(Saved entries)
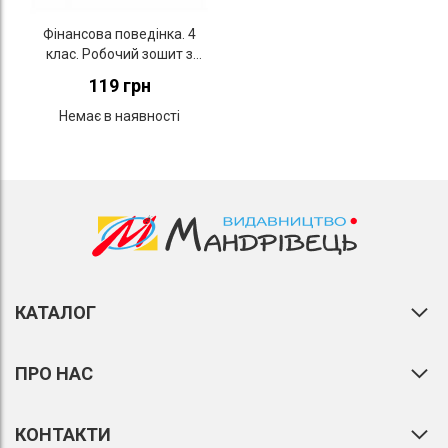
Фінансова поведінка. 4
клас. Робочий зошит з
фінансової грамотності
119 грн
Немає в наявності
КАТАЛОГ
ПРО НАС
КОНТАКТИ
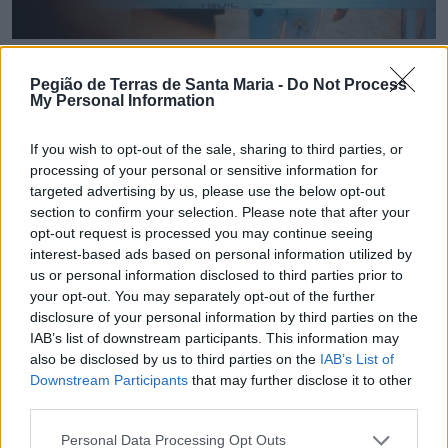
Pegião de Terras de Santa Maria -
Do Not Process
🔎 Terras Check | Câmara de Espinho gastou 120
My Personal Information
mil euros num "sunset"?
7/08/2026
If you wish to opt-out of the sale, sharing to third parties, or
processing of your personal or sensitive information for
targeted advertising by us, please use the below opt-out
section to confirm your selection. Please note that after your
opt-out request is processed you may continue seeing
interest-based ads based on personal information utilized by
us or personal information disclosed to third parties prior to
your opt-out. You may separately opt-out of the further
disclosure of your personal information by third parties on the
IAB’s list of downstream participants. This information may
also be disclosed by us to third parties on the
IAB’s List of
Downstream Participants
that may further disclose it to other
third parties.
Personal Data Processing Opt Outs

• **What this task involves**
Find every line of the data that includes the string "your". Copy each of those lines.

• **Output for this task**
processing of your personal or sensitive information for
section to confirm your selection. Please note that after your
your opt-out. You may separately opt-out of the further
disclosure of your personal information by third parties on the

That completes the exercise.